Social return on investment (SROI) is a metric adapted from the traditional return on investment (ROI) and is used to measure social, environmental and economic gains that result from an investment. It’s measured by assigning financial value to those gains that aren’t purely financial. For example the monetary value of increased educational attainment or improved health are outcomes of an investment that may not be an immediate monetary return, but are accounted for as a monetary return as part of the SROI to communicate value created. The SROI does not include impacts that are not able to be monetized, for example the value of increased self esteem.
There are two primary ways SROI is defined in the impact accounting field. As the field of impact accounting grows it will most likely land on a single definition, but for now these are the two that are used.
- Benefit-cost ratio – (this is what Ecotone uses in our impact analysis) This is the value (social, environmental,economic) generated per dollar invested. It’s calculated by: (social + environmental + economic benefits) / investment
- A Percent Return – This means that the SROI is communicated as a percentage, similar to how a lot of financial metrics are communicated. The calculation for this is: (((social + environmental + economic benefits) – investment) / investment) x 100.
How is this different from ROI?
ROI only measures the purely financial return of an investment (so only actual monetary return) and not any other value that is created such as environmental and social value.
What is a good SROI?
When working with clients a common question we get asked is what is a good SROI?

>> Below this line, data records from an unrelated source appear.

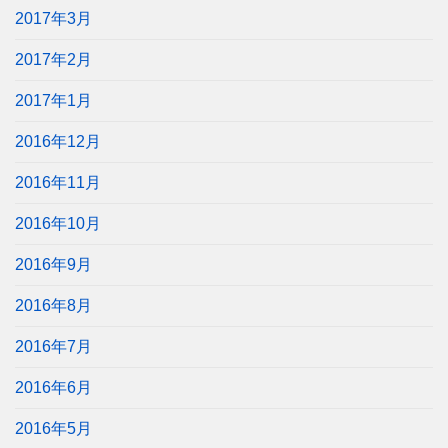
2017年3月
2017年2月
2017年1月
2016年12月
2016年11月
2016年10月
2016年9月
2016年8月
2016年7月
2016年6月
2016年5月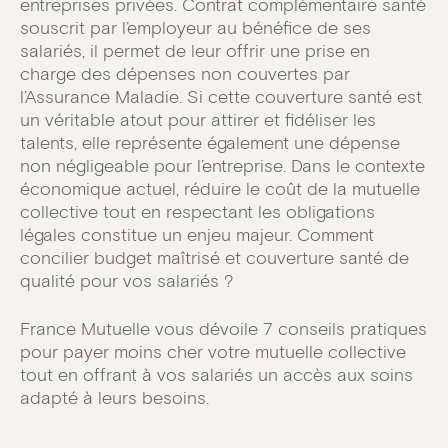
entreprises privées. Contrat complémentaire santé
souscrit par l’employeur au bénéfice de ses
salariés, il permet de leur offrir une prise en
charge des dépenses non couvertes par
l’Assurance Maladie. Si cette couverture santé est
un véritable atout pour attirer et fidéliser les
talents, elle représente également une dépense
non négligeable pour l’entreprise. Dans le contexte
économique actuel, réduire le coût de la mutuelle
collective tout en respectant les obligations
légales constitue un enjeu majeur. Comment
concilier budget maîtrisé et couverture santé de
qualité pour vos salariés ?
France Mutuelle vous dévoile 7 conseils pratiques
pour payer moins cher votre mutuelle collective
tout en offrant à vos salariés un accès aux soins
adapté à leurs besoins.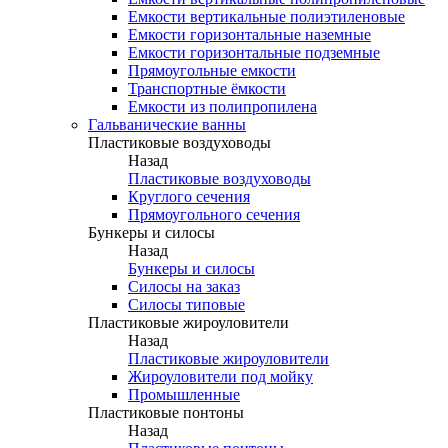
Емкости вертикальные полиэтиленовые
Емкости горизонтальные наземные
Емкости горизонтальные подземные
Прямоугольные емкости
Транспортные ёмкости
Емкости из полипропилена
Гальванические ванны
Пластиковые воздуховоды
Назад
Пластиковые воздуховоды
Круглого сечения
Прямоугольного сечения
Бункеры и силосы
Назад
Бункеры и силосы
Силосы на заказ
Силосы типовые
Пластиковые жироуловители
Назад
Пластиковые жироуловители
Жироуловители под мойку
Промышленные
Пластиковые понтоны
Назад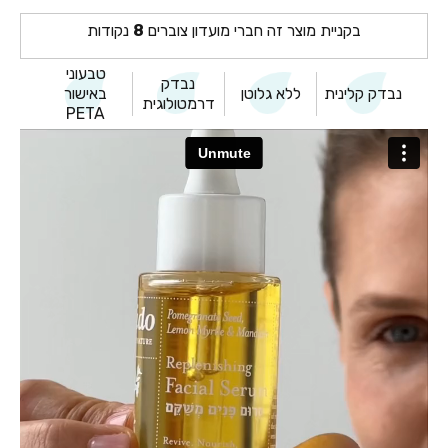
בקניית מוצר זה חברי מועדון צוברים
8
נקודות
טבעוני
נבדק
נבדק קלינית
ללא גלוטן
באישור
דרמטולוגית
PETA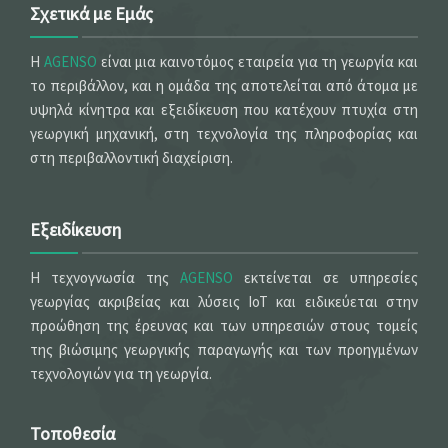
Σχετικά με Εμάς
Η
AGENSO
είναι μια καινοτόμος εταιρεία για τη γεωργία και
το περιβάλλον, και η ομάδα της αποτελείται από άτομα με
υψηλά κίνητρα και εξειδίκευση που κατέχουν πτυχία στη
γεωργική μηχανική, στη τεχνολογία της πληροφορίας και
στη περιβαλλοντική διαχείριση.
Εξειδίκευση
Η τεχνογνωσία της
AGENSO
εκτείνεται σε υπηρεσίες
γεωργίας ακριβείας και λύσεις IoT και ειδικεύεται στην
προώθηση της έρευνας και των υπηρεσιών στους τομείς
της βιώσιμης γεωργικής παραγωγής και των προηγμένων
τεχνολογιών για τη γεωργία.
Τοποθεσία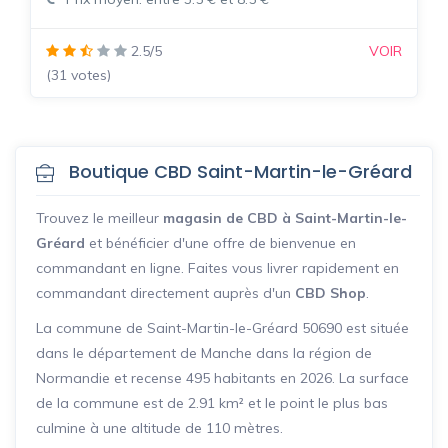
2.5/5
VOIR
(31 votes)
Boutique CBD Saint-Martin-le-Gréard
Trouvez le meilleur
magasin de CBD à Saint-Martin-le-
Gréard
et bénéficier d'une offre de bienvenue en
commandant en ligne. Faites vous livrer rapidement en
commandant directement auprès d'un
CBD Shop
.
La commune de Saint-Martin-le-Gréard 50690 est située
dans le département de Manche dans la région de
Normandie et recense 495 habitants en 2026. La surface
de la commune est de 2.91 km² et le point le plus bas
culmine à une altitude de 110 mètres.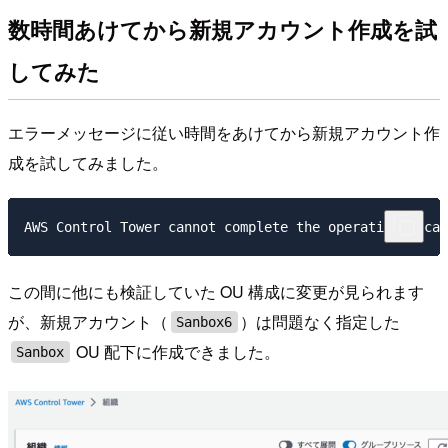
数時間あけてから新規アカウント作成を試
してみた
エラーメッセージに従い時間をあけてから新規アカウント作
成を試してみました。
この間に他にも検証していた OU 構成に変更が見られます
が、新規アカウント（
）は問題なく指定した
Sanbox6
OU 配下に作成できました。
Sanbox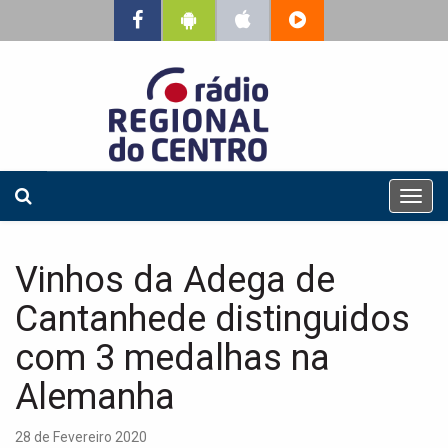
T
o
g
g
Vinhos da Adega de
l
e
Cantanhede distinguidos
n
a
com 3 medalhas na
v
Alemanha
i
g
a
28 de Fevereiro 2020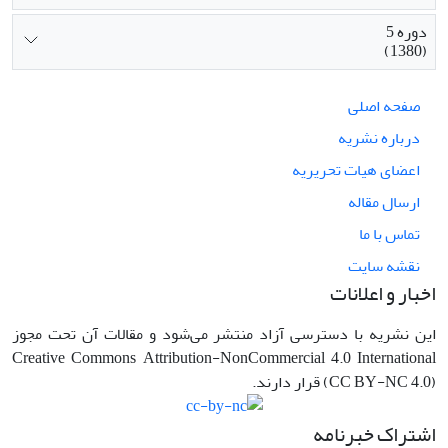
دوره 5
(1380)
صفحه اصلی
درباره نشریه
اعضای هیات تحریریه
ارسال مقاله
تماس با ما
نقشه سایت
اخبار و اعلانات
این نشریه با دسترسی آزاد منتشر می‌شود و مقالات آن تحت مجوز
Creative Commons Attribution-NonCommercial 4.0 International
(CC BY-NC 4.0) قرار دارند.
اشتراک خبرنامه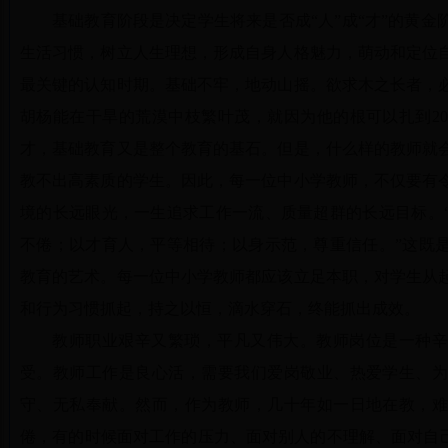
基础教育阶段是决定学生将来是否成“人”成“才”的黄
生活习惯，树立人生理想，形成自身人格魅力，萌动和定位
最关键的认知时期。基础不牢，地动山摇。欲求木之长者，
胡杨能在干旱的荒漠中枝繁叶茂，就因为他的根可以扎到2
才，基础教育又是整个教育的基石。但是，什么样的教师就
教不出高素质的学生。因此，每一位中小学教师，不仅要有
境的长远眼光，一生追求工作一流、质量超群的长远目标。
不倦；以才育人，平等相待；以身示范，尊重信任。”这既
教育的艺术。每一位中小学教师都应该立足本职，对学生从
和行为习惯抓起，持之以恒，滴水穿石，终能抓出成效。
教师职业艰辛又繁琐，平凡又伟大。教师岗位是一种辛
受。教师工作是良心活，需要我们爱岗敬业、热爱学生、
守、无私奉献。然而，作为教师，几十年如一日地在教，
倦，有的时候面对工作的压力、面对别人的不理解、面对自己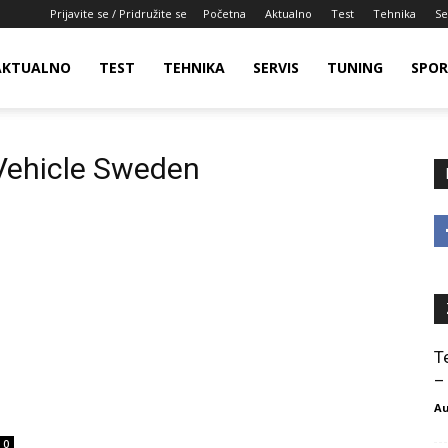
Prijavite se / Pridružite se
Početna
Aktualno
Test
Tehnika
Se
AKTUALNO
TEST
TEHNIKA
SERVIS
TUNING
SPO
 Vehicle Sweden
T
–
Au
0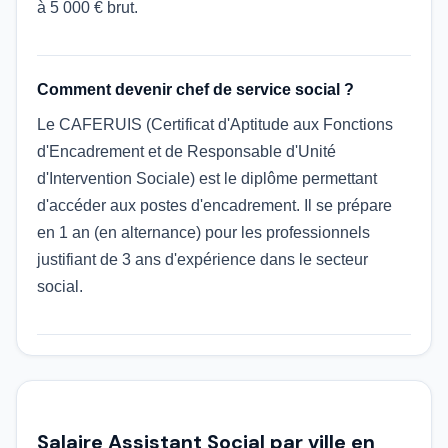
à 5 000 € brut.
Comment devenir chef de service social ?
Le CAFERUIS (Certificat d'Aptitude aux Fonctions
d'Encadrement et de Responsable d'Unité
d'Intervention Sociale) est le diplôme permettant
d'accéder aux postes d'encadrement. Il se prépare
en 1 an (en alternance) pour les professionnels
justifiant de 3 ans d'expérience dans le secteur
social.
Salaire Assistant Social par ville en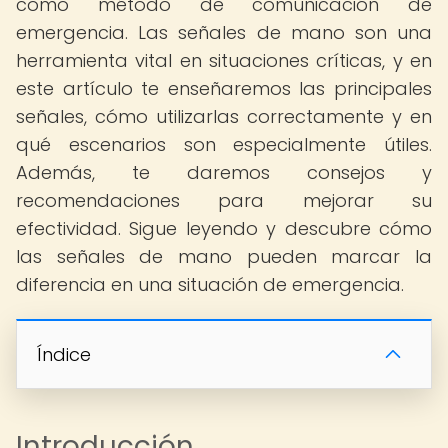
como método de comunicación de
emergencia. Las señales de mano son una
herramienta vital en situaciones críticas, y en
este artículo te enseñaremos las principales
señales, cómo utilizarlas correctamente y en
qué escenarios son especialmente útiles.
Además, te daremos consejos y
recomendaciones para mejorar su
efectividad. Sigue leyendo y descubre cómo
las señales de mano pueden marcar la
diferencia en una situación de emergencia.
Índice
Introducción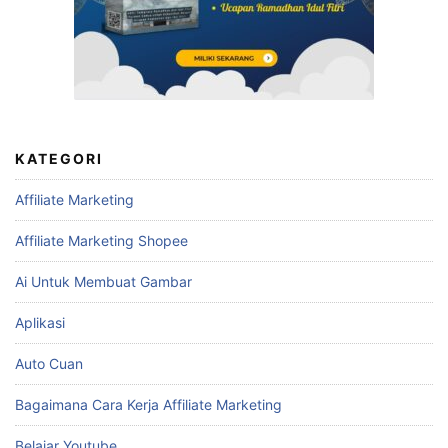
KATEGORI
Affiliate Marketing
Affiliate Marketing Shopee
Ai Untuk Membuat Gambar
Aplikasi
Auto Cuan
Bagaimana Cara Kerja Affiliate Marketing
Belajar Youtube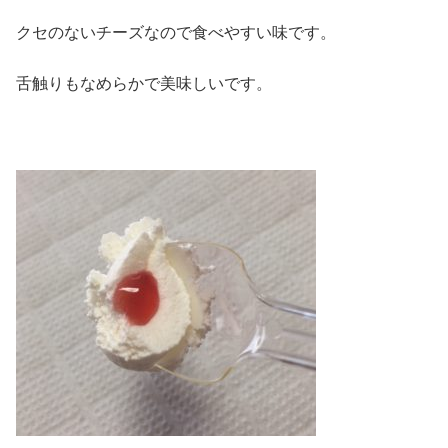
クセのないチーズなので食べやすい味です。
舌触りもなめらかで美味しいです。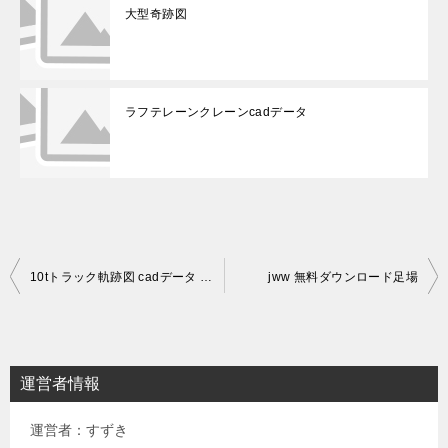
大型奇跡図
ラフテレーンクレーンcadデータ
投
10tトラック軌跡図 cadデータ フリー
jww 無料ダウンロード足場
稿
ナ
ビ
運営者情報
ゲ
運営者：すずき
ー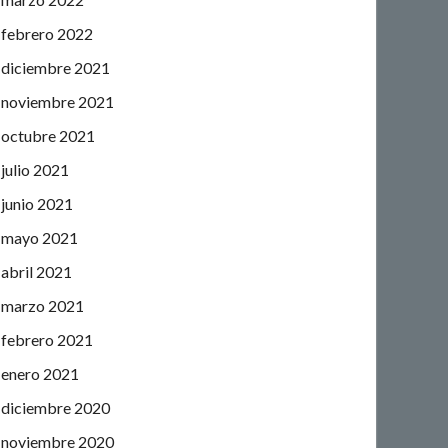
febrero 2022
diciembre 2021
noviembre 2021
octubre 2021
julio 2021
junio 2021
mayo 2021
abril 2021
marzo 2021
febrero 2021
enero 2021
diciembre 2020
noviembre 2020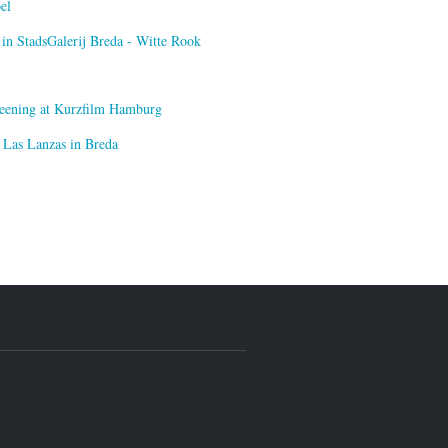
el
n StadsGalerij Breda - Witte Rook
creening at Kurzfilm Hamburg
 Las Lanzas in Breda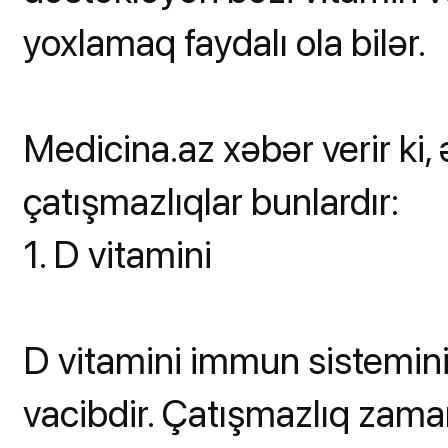
yoxlamaq faydalı ola bilər.
Medicina.az xəbər verir ki,
çatışmazlıqlar bunlardır:
1. D vitamini
D vitamini immun sistemini
vacibdir. Çatışmazlıq zama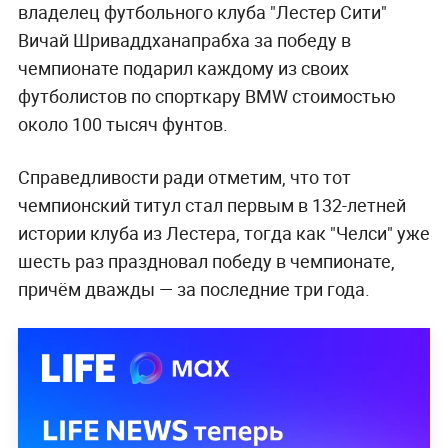
владелец футбольного клуба "Лестер Сити"
Вичай Шриваддханапрабха за победу в
чемпионате подарил каждому из своих
футболистов по спорткару BMW стоимостью
около 100 тысяч фунтов.
Справедливости ради отметим, что тот
чемпионский титул стал первым в 132-летней
истории клуба из Лестера, тогда как "Челси" уже
шесть раз праздновал победу в чемпионате,
причём дважды — за последние три года.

The short answer – It’s complicated
The long answer – It differs based on factors like sector, how readily monetizable outcomes are and how long or short term an intervention is. With that said, there are ways to assess it. The first way is as simple as asking the question “Is the return greater than the investment”. Since SROI is in terms of the return of a single dollar, this just means is the SROI more than $1. It’s also difficult to compare SROI across sectors, because each sector will have a different SROI associated with it. For example comparing an SROI from a workforce development organization and the SROI from an early childhood program is like comparing apples and oranges. It makes more sense to compare the SROIs of similar types of programs, because it will give a better view of how they compare.
Some investors use a $2.50 SROI as a benchmark to measure investments against, but this doesn’t mean that it’s bad to have an SROI under $2.50. SROI can be a useful way to communicate impact and evaluate potential investments because it offers a unit people generally understand — a dollar.
Why is SROI important?
SROI is an important measure because it helps to quantify measures that otherwise are not directly quantified, but add value, and it creates a better, more rounded idea of what returns are being created by an investment.
It can be used as both an internal and external tool. Externally, it can be a measure used to communicate the social and environmental impact of a program or product. Internally, it can be used to understand and manage organizational impact.